4. Une API dispose d’une autonomie financière et d’un budget propre, ce qui lui permet d’assurer un pilotage budgétaire de ses activités et de son patrimoine. Une AAI étant un service de l’Etat, son budget est intégré dans le budget de l’Etat :

  • L’AISNR devrait disposer d’un budget hors main-d’œuvre de l’ordre de 150 M€ (dont 25 M€ d’investissement), et entre 15 et 20 M€ de ressources propres ;
  • Le patrimoine de l’AISNR devrait recouvrir 87 bâtiments sur 9 sites + 10 implantations sur sites DREAL, dont 60 bâtiments à vocation technique pour les activités de recherche. Ceci exige une gestion du patrimoine dédiée, alors que le patrimoine d’une AAI est intégré dans le patrimoine de l’Etat.

5. Une API dispose d’une autonomie de gestion, ce qui n’est pas le cas d’une AAI. Ce statut d’API offre une plus grande souplesse de fonctionnement :

  • L’API peut se doter d’outils de gestion propre, permettant de gérer la très grande diversité et spécificité des activités transférées de l’IRSN : des flux financiers nombreux, des activités techniques comme l’exploitation de laboratoires d’analyse, des installations expérimentales classées pour la protection de l’environnement, une animalerie, etc.;
  • Une AAI n’a pas de système de gestion propre, il faudrait faire rentrer la gestion des activités actuelles de l’IRSN dans le système d’information de l’Etat, alors que l’adéquation aux besoins de gestion de ces activités n’a pas été étudiée. Il en résulte un risque opérationnel élevé concernant : la paie des salariés de droit privé, la passation des commandes, le paiement des fournisseurs, l’émission de factures... Il faudrait a minima développer et tester de nouvelles interfaces et de nouveaux paramétrages, ce qui parait impossible si la réforme doit prendre effet le 1er janvier 2025 ;
  • L’API peut reprendre les outils de gestion de l’IRSN moyennant quelques adaptations, ce qui demandera des temps de développement beaucoup plus courts et beaucoup moins coûteux, tout en assurant les prérogatives dévolues à une autorité.
  • L’API aura besoin de fonctions de gestion (paie, achat, finance, juridique, commercial, etc.) ce qui réduira l’impact social de la réforme, comparativement à l’adoption d’un statut d’AAI où ces fonctions seront reprises par les services de l’Etat, conduisant à des reclassements de salariés.
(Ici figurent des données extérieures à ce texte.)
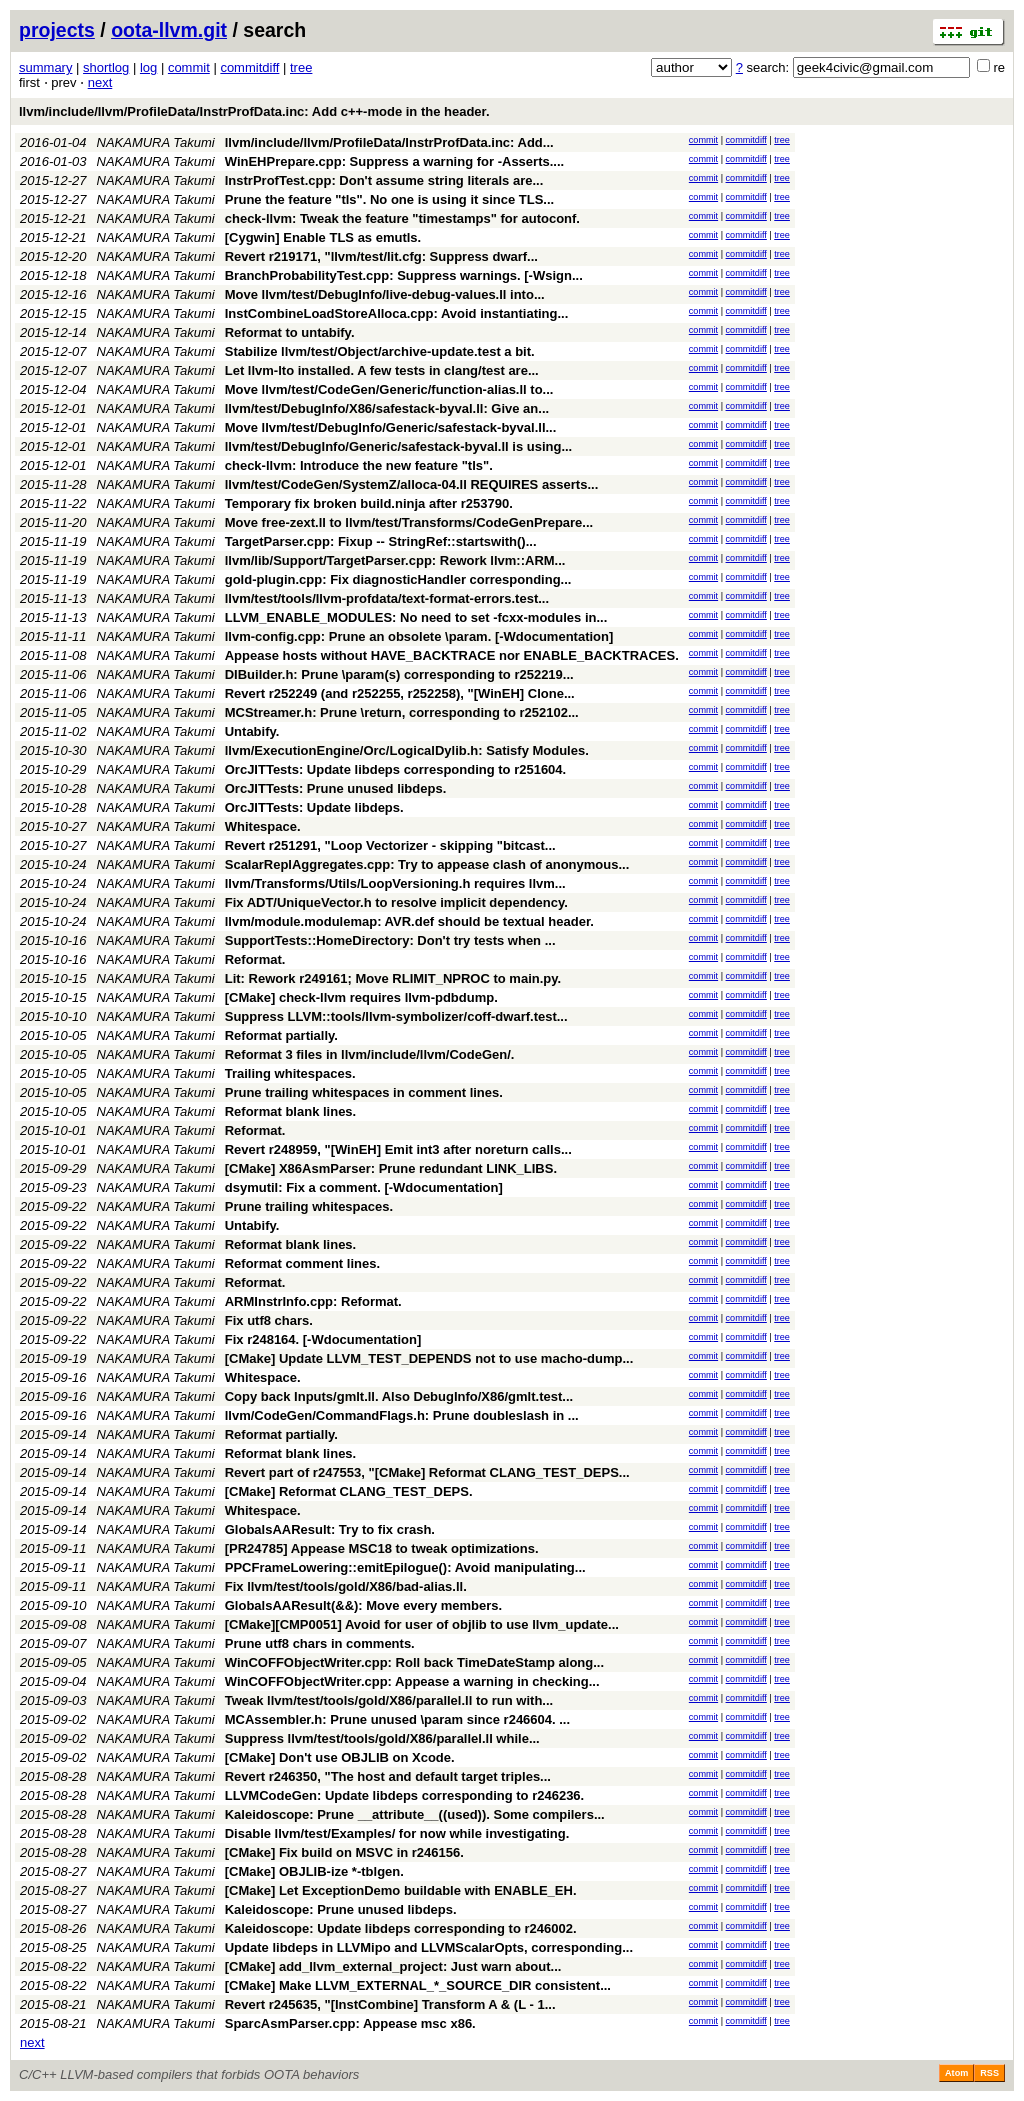  Describe the element at coordinates (301, 67) in the screenshot. I see `tree` at that location.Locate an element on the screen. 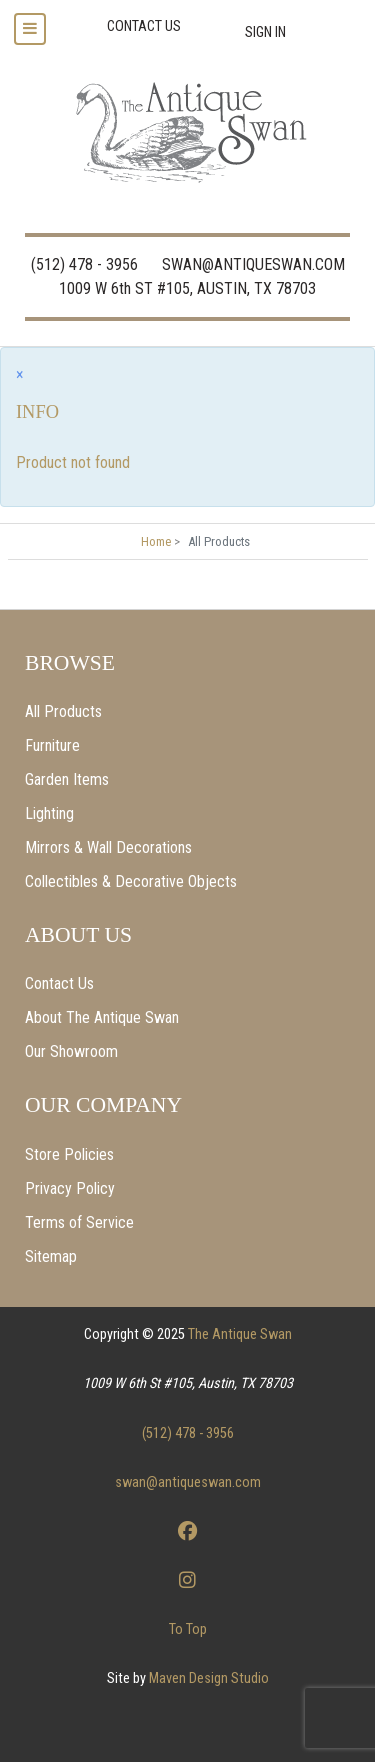 The image size is (375, 1762). Maven Design Studio is located at coordinates (209, 1678).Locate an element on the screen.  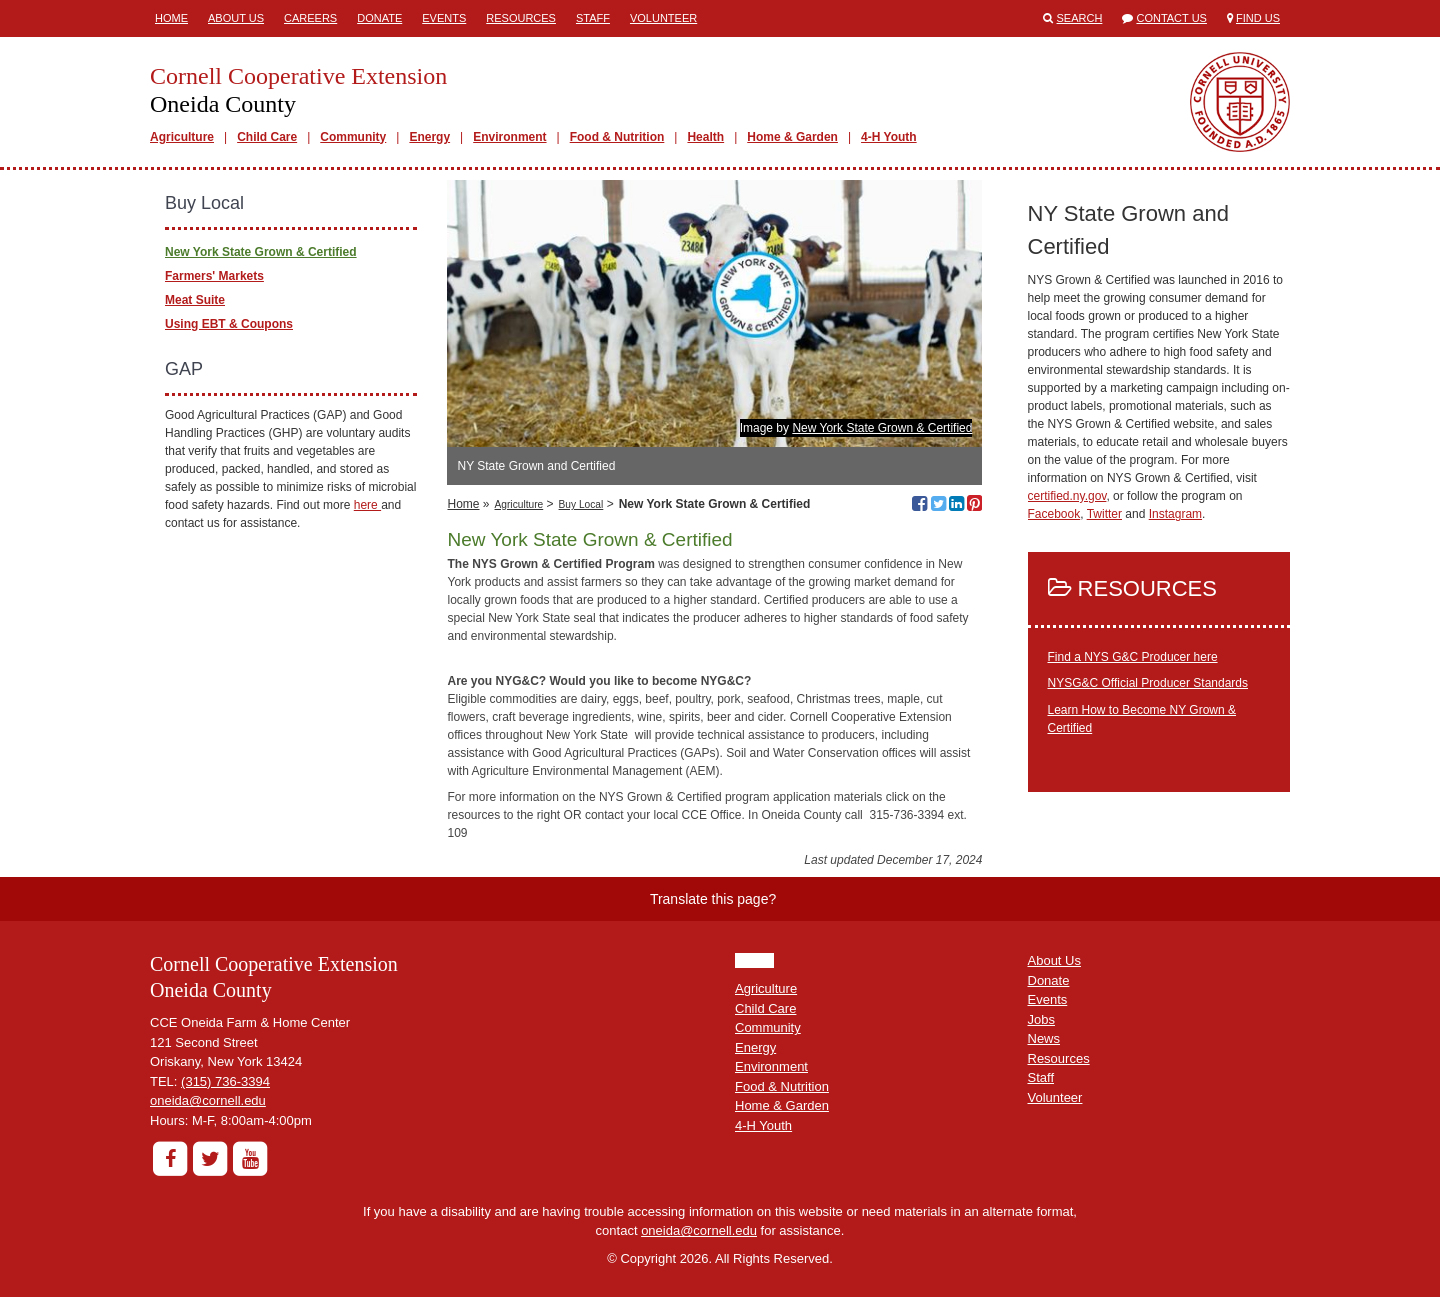
Home is located at coordinates (171, 18).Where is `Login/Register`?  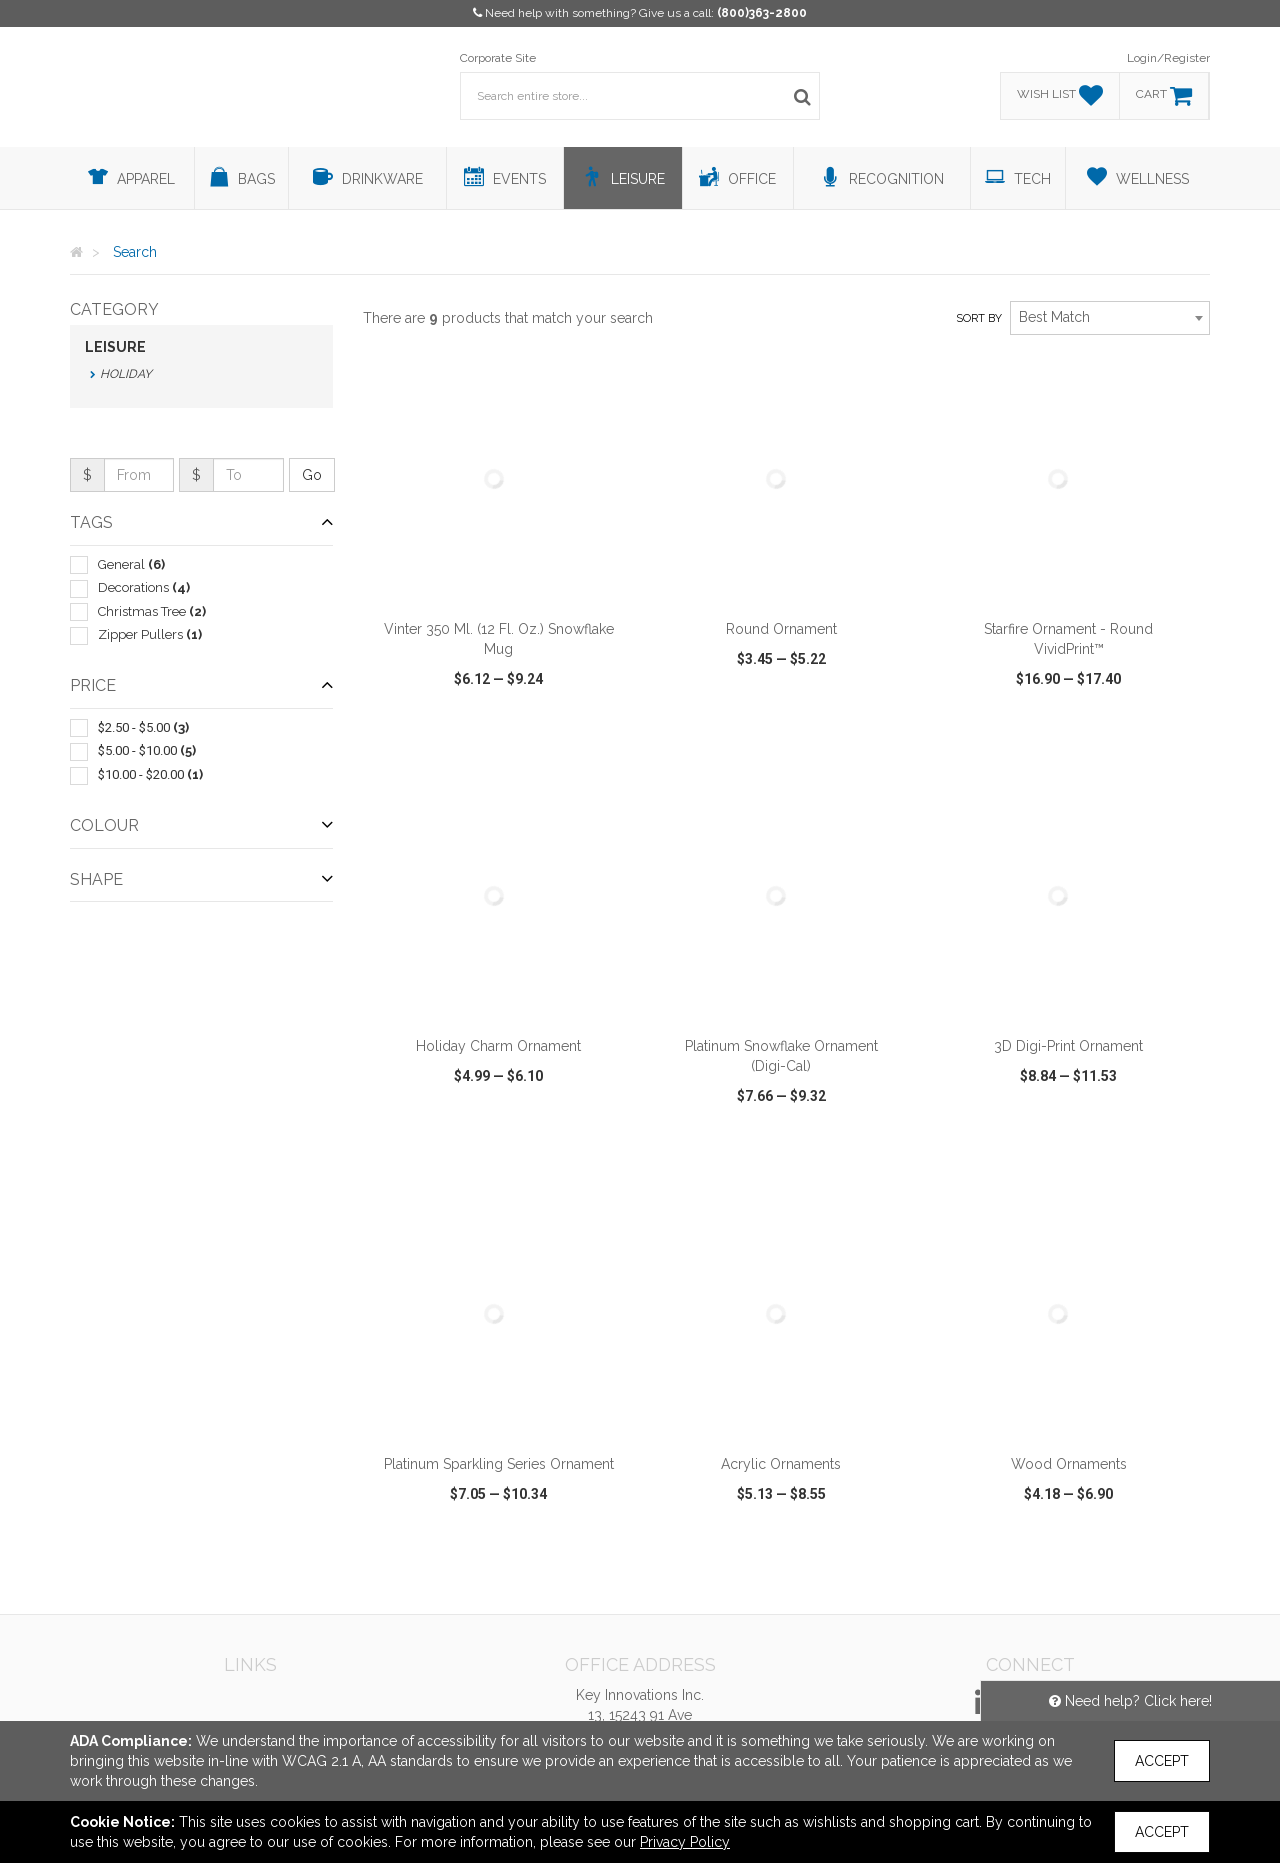 Login/Register is located at coordinates (1168, 58).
6. Plusieurs autorités sont des API :

  • Agence française de lutte contre le dopage (AFLD) ;
  • Autorité des marchés financiers (AMF) ;
  • Autorité de régulation des transports (anciennement Autorité de régulation des activités ferroviaires et routières - ARAFER) ;
  • Autorité de régulation de la communication audiovisuelle et numérique (ARCOM) qui a succédé au Conseil supérieur de l’audiovisuel (CSA) et à la Haute Autorité pour la diffusion des œuvres et la protection des droits sur internet (HADOPI) ;
  • Haute Autorité de santé (HAS) ;
  • Haut Conseil du commissariat aux comptes (H3C) ;
  • Médiateur national de l’énergie.

7. La responsabilité du président et du collège d’une API est limitée :

  • L’exploitant nucléaire est le premier responsable en cas d'accident, l’Etat étant le second responsable lorsque le montant des dommages dépasse un certain plafond, la responsabilité de la nouvelle autorité ne serait engagée, d'après la jurisprudence, qu'en cas de manquement grave ;
  • Le risque de contentieux pour le président peut faire l'objet d'une assurance ;
  • L’Autorité des marchés financiers est une API et assume des responsabilités financières importantes.

Cet amendement est conforme avec l’avis du 30 mars 2023 de la commission nationale de déontologie et des alertes en matière de santé publique et d’environnement (cnDAspe) saisie par le sénateur Daniel Salmon en vertu de la loi n° 2013-316 du 16 avril 2013 relative à l’indépendance de l’expertise en matière de santé et d’environnement et à la protection des lanceurs d’alerte.

Cet amendement a été travaillé avec les membres de l'intersyndicale de l'Institut de radioprotection et de sûreté nucléaire (IRSN).